As race day approached, the reluctance continued to course through my veins. At the pre race dinner, the aura that dominated my thoughts was, "I do not want to be here. I do not want to tackle this monster." On race day, I did not want to step out of my truck and into the cold to dress for the race. As the minutes were counted down to the starting horn, I did not want to enter that trail, to be swallowed up by the ominous forest and spit out on the other side. The course just does something terrible and confounding to my spirit that is unexplainable. After twenty three years of running (18 years running ultras), I am no stranger to finishing tough races in all sorts of conditions. Yet, Uwharrie does something horrible to my core that is incomprehensible and I've been unable to solve it.
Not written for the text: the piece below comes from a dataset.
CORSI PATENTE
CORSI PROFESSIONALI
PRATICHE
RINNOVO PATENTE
Throughout the entire first loop, I just couldn't get my head right. I wanted to quit and go home. It seemed a frustrating injustice to be stuck in the middle of those woods on an unfinishable course. The pointlessness of it was damaging my mood. I wasn't going to finish anyway, so what was the point of even showing up? What was the point of continuing? There'd be no glory for me. There'd be no success story for me. The inevitable was unfolding into plain view and I was its most intimately situated and hideous spectator. If it weren't for so many people cheering me on and fully expecting me to continue the race, I am certain I would've never entered the second loop. Yet, there I was again, trudging through the dreaded terrain yet again.
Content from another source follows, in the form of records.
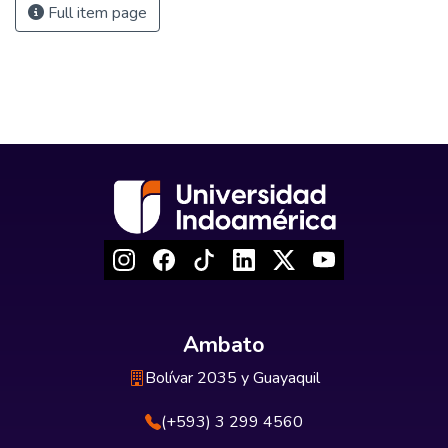
Full item page
Ambato
Bolívar 2035 y Guayaquil
(+593) 3 299 4560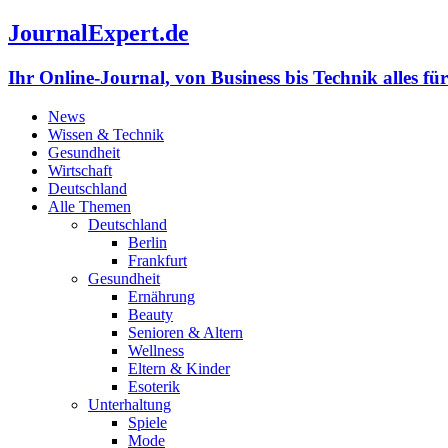
JournalExpert.de
Ihr Online-Journal, von Business bis Technik alles fü
News
Wissen & Technik
Gesundheit
Wirtschaft
Deutschland
Alle Themen
Deutschland
Berlin
Frankfurt
Gesundheit
Ernährung
Beauty
Senioren & Altern
Wellness
Eltern & Kinder
Esoterik
Unterhaltung
Spiele
Mode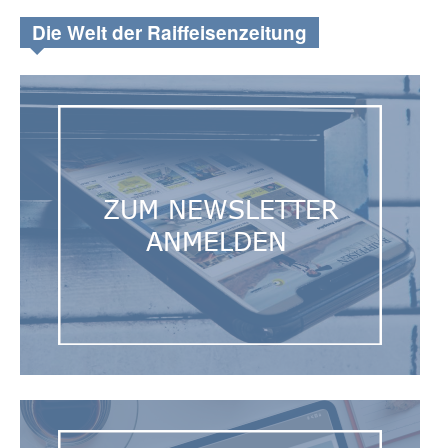
Die Welt der Raiffeisenzeitung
And that's when it hit me. I had finally done something that had always seemed so unfathomable before: I'd gone into the abyss for another loop! I may not have come close to finishing the race, but finding the guts and the courage to tackle that second loop had become my victory. For the first time all day, I actually began to enjoy the race, I began to enjoy the terrain, I began to embrace the adventure. I stripped away all of the parameters of the event and instead decided that I was just an avid outdoorsman on a romp through the trees and I was going to plod around through the woodsy landscape for as long as I was having fun! My muscular dystrophy fatigued my legs early and thoroughly and made the climbs as tough as always. And the torrential nighttime rainfall and the shoddy headlamp situation made for some miserably long miles until I finally stumbled into the completion of the second loop. Yet, 18+ hours later at around 12:00am, I knew my mission was complete.
I tossed my timing anklet into the bin before I had a chance to make a bad decision into going out for another loop. Besides, there was nothing left to achieve. Nothing left to prove. I had somehow found the God-given courage to take on the Uwharrie 100 and that is all the victory I'll ever need in those national forest hills. I may not have finished the race, but I finished my fear.